‘Do you mind if we walk this way?’ She pointed in the opposite direction, away from the village. He looked and saw an attractive dirt road winding into the woods. The mature trees arched overhead, almost touching. In the summer it would be gently shaded but now, in early spring, the branches held only buds, like tiny green flares, and the sun shot through easily. They walked in silence into a world of sweet aromas and birdsong. Beauvoir remembered Gilles Sandon’s claim. That trees spoke. And maybe, sometimes, they sang.
Finally Lacoste was certain no one, especially Nichol, could overhear.
‘Tell me about the Arnot case.’
Gamache looked into the darkness and silence. He’d been in the basement once before. He’d opened this same door in the middle of a fierce storm, in the dark, desperate to find a kidnapped woman. And he’d stepped into a void. It was like every nightmare coming true. He’d crossed a threshold into nothingness. No light, no stairs.
And he’d fallen. As had the others with him. Into a wounded and bloody heap on the floor below.
The old Hadley house protected itself. It seemed to tolerate, with ill grace, minor intrusions. But it grew more and more malevolent the deeper you went. Instinctively his hand went into his pants pocket, then came out again, empty.

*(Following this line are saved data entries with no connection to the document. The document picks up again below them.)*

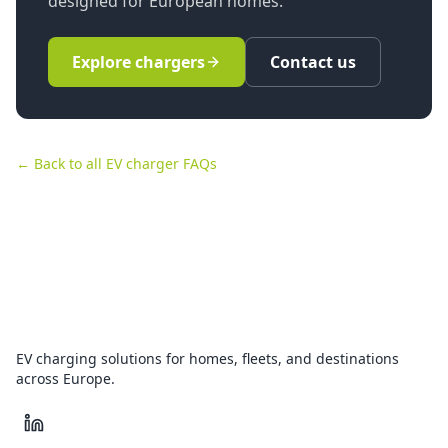
designed for European homes.
Explore chargers
Contact us
← Back to all EV charger FAQs
EV charging solutions for homes, fleets, and destinations
across Europe.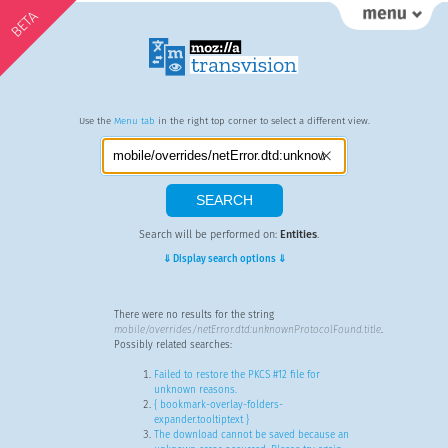
BETA
Use the
Menu tab
in the right top corner to select a different view.
Search will be performed on:
Entities
.
⇓ Display search options ⇓
There were no results for the string
mobile/overrides/netError.dtd:unknownProtocolFound.title
.
Possibly related searches:
Failed to restore the PKCS #12 file for
unknown reasons.
{ bookmark-overlay-folders-
expander.tooltiptext }
The download cannot be saved because an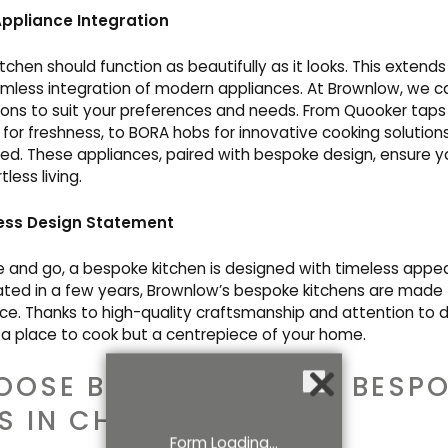
ppliance Integration
tchen should function as beautifully as it looks. This extend
mless integration of modern appliances. At Brownlow, we ca
ons to suit your preferences and needs. From Quooker taps
s for freshness, to BORA hobs for innovative cooking solutions,
ed. These appliances, paired with bespoke design, ensure yo
less living.
ess Design Statement
 and go, a bespoke kitchen is designed with timeless appeal
ated in a few years, Brownlow’s bespoke kitchens are made t
e. Thanks to high-quality craftsmanship and attention to de
a place to cook but a centrepiece of your home.
OOSE BROWNLOW FOR BESPO
S IN CHESHIRE?
Form Loading...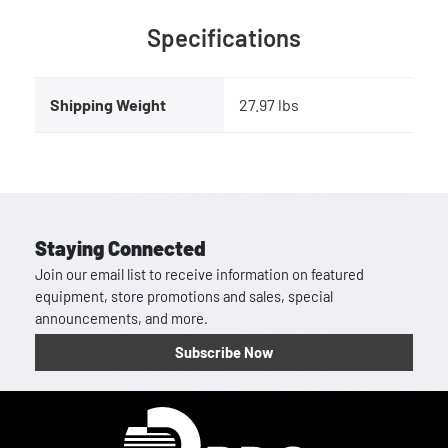
Specifications
Shipping Weight
27.97 lbs
Staying Connected
Join our email list to receive information on featured
equipment, store promotions and sales, special
announcements, and more.
Subscribe Now
Homepage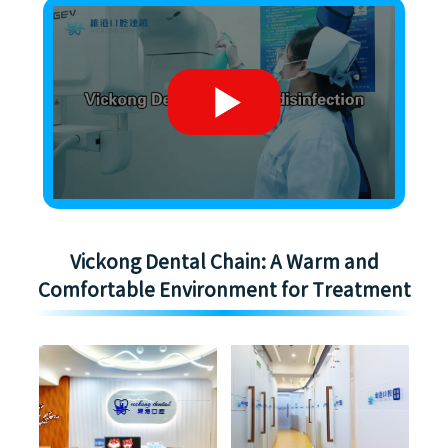
Vickong Dental Chain: A Warm and
Comfortable Environment for Treatment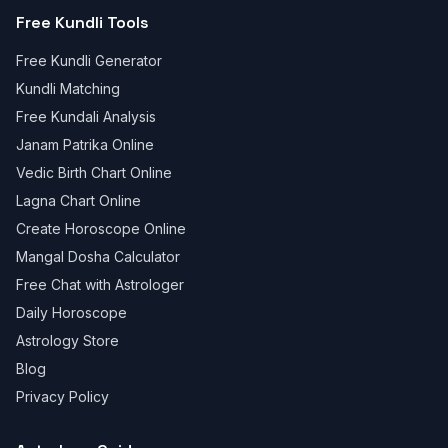
Free Kundli Tools
Free Kundli Generator
Kundli Matching
Free Kundali Analysis
Janam Patrika Online
Vedic Birth Chart Online
Lagna Chart Online
Create Horoscope Online
Mangal Dosha Calculator
Free Chat with Astrologer
Daily Horoscope
Astrology Store
Blog
Privacy Policy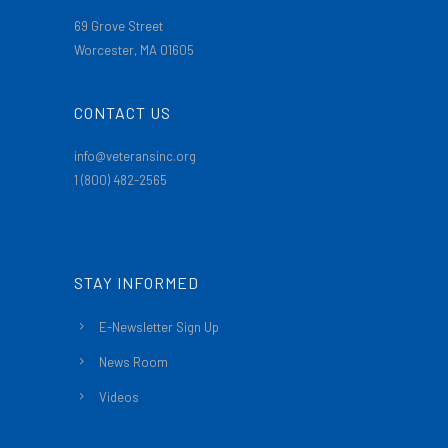
69 Grove Street
Worcester, MA 01605
CONTACT US
info@veteransinc.org
1 (800) 482-2565
STAY INFORMED
E-Newsletter Sign Up
News Room
Videos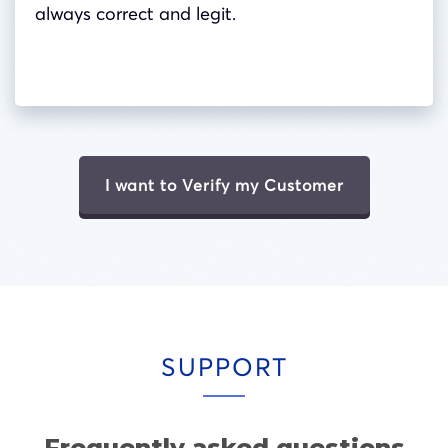
always correct and legit.
I want to Verify my Customer
SUPPORT
Frequently asked questions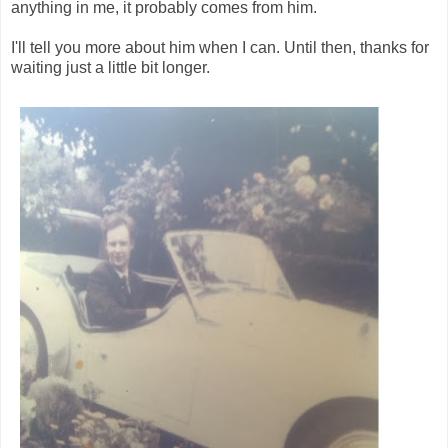
anything in me, it probably comes from him.
I'll tell you more about him when I can. Until then, thanks for
waiting just a little bit longer.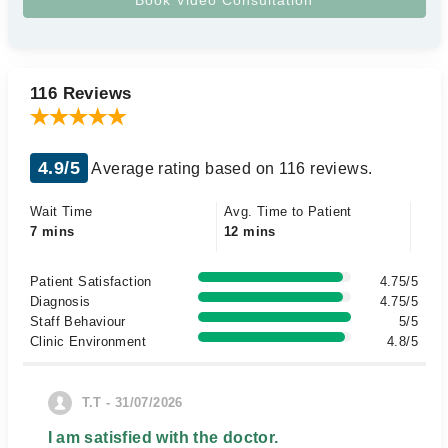
116 Reviews
4.9/5
Average rating based on 116 reviews.
Wait Time
Avg. Time to Patient
7 mins
12 mins
Patient Satisfaction
4.75/5
Diagnosis
4.75/5
Staff Behaviour
5/5
Clinic Environment
4.8/5
T.T - 31/07/2026
I am satisfied with the doctor.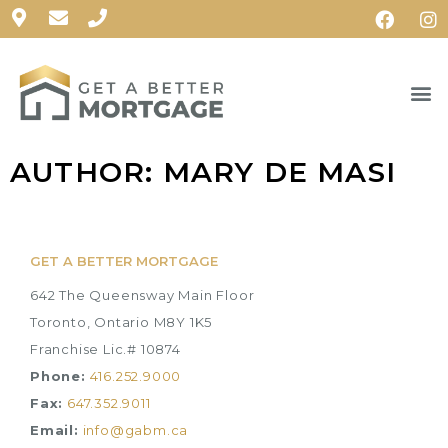
AUTHOR:
MARY DE MASI
GET A BETTER MORTGAGE
642 The Queensway Main Floor
Toronto, Ontario M8Y 1K5
Franchise Lic.# 10874
Phone:
416.252.9000
Fax:
647.352.9011
Email:
info@gabm.ca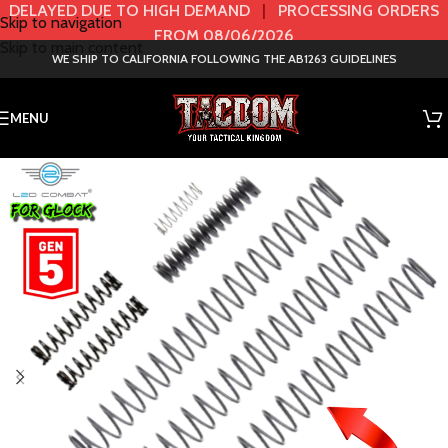
DELAYED DUE TO HIGH DEMAND
|
PROCESSING ORDERS
Skip to navigation
FROM 08/06/2026
Skip to main content
WE SHIP TO CALIFORNIA FOLLOWING THE AB1263 GUIDELINES
MENU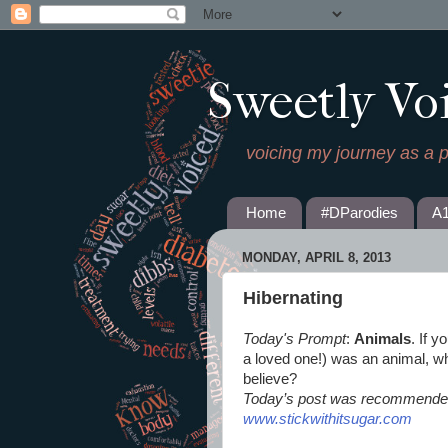
Sweetly Vo
voicing my journey as a 
Home
#DParodies
A
MONDAY, APRIL 8, 2013
Hibernating
Today's Prompt
:
Animals
. If y
a loved one!) was an animal, wha
believe?
Today’s post was recommended
www.stickwithitsugar.com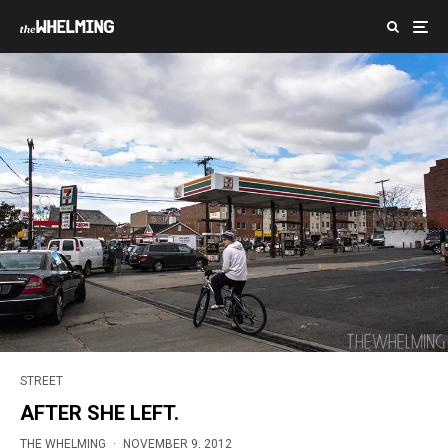
STREET
AFTER SHE LEFT.
THE WHELMING
·
NOVEMBER 9, 2012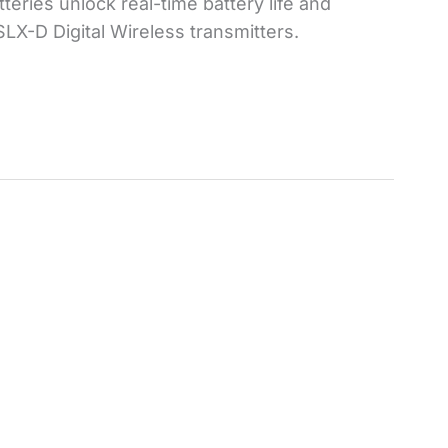
teries unlock real-time battery life and
SLX-D Digital Wireless transmitters.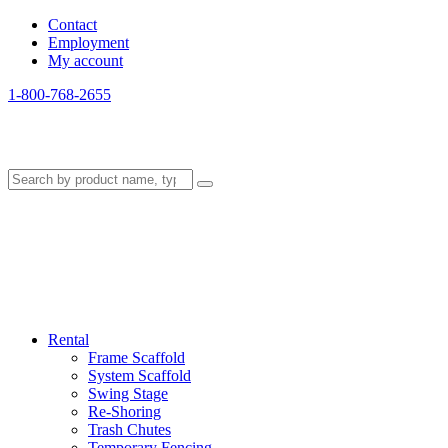
Contact
Employment
My account
1-800-768-2655
Rental
Frame Scaffold
System Scaffold
Swing Stage
Re-Shoring
Trash Chutes
Temporary Fencing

But he remembered the Bible in his jacket and felt a little better. Though he didn’t himself go to church, he knew the power of belief. And symbols. But then he thought about the other book he’d found and brought with him from the murder scene and whatever comfort he’d felt evaporated, seemed to be pulled from him and disappear into the void in front of him.
He shone the flashlight down the stairs. At least this time there were stairs. Putting his large foot tentatively on the first rung he felt it take his weight. Then he took a deep breath, and started down.
‘I’m sorry?’ said Beauvoir.
‘I need to know about the Arnot case,’ said Lacoste.
‘Why?’ He stopped in the middle of the country road and turned to look at her. She faced him squarely.
‘I’m no fool. Something’s going on and I want to know.’
‘You must have followed it on TV or in the papers,’ said Beauvoir.
‘I did. And in police college it was all anyone was talking about.’
Beauvoir’s mind went back to that dark time, when the Sûreté was rent. When the loyal and cohesive organization started making war on itself. It put its wagons in a circle and shot inwards. It was horrible. Every officer knew the strength of the Sûreté lay in loyalty. Their very lives depended on it. But the Arnot case changed everything.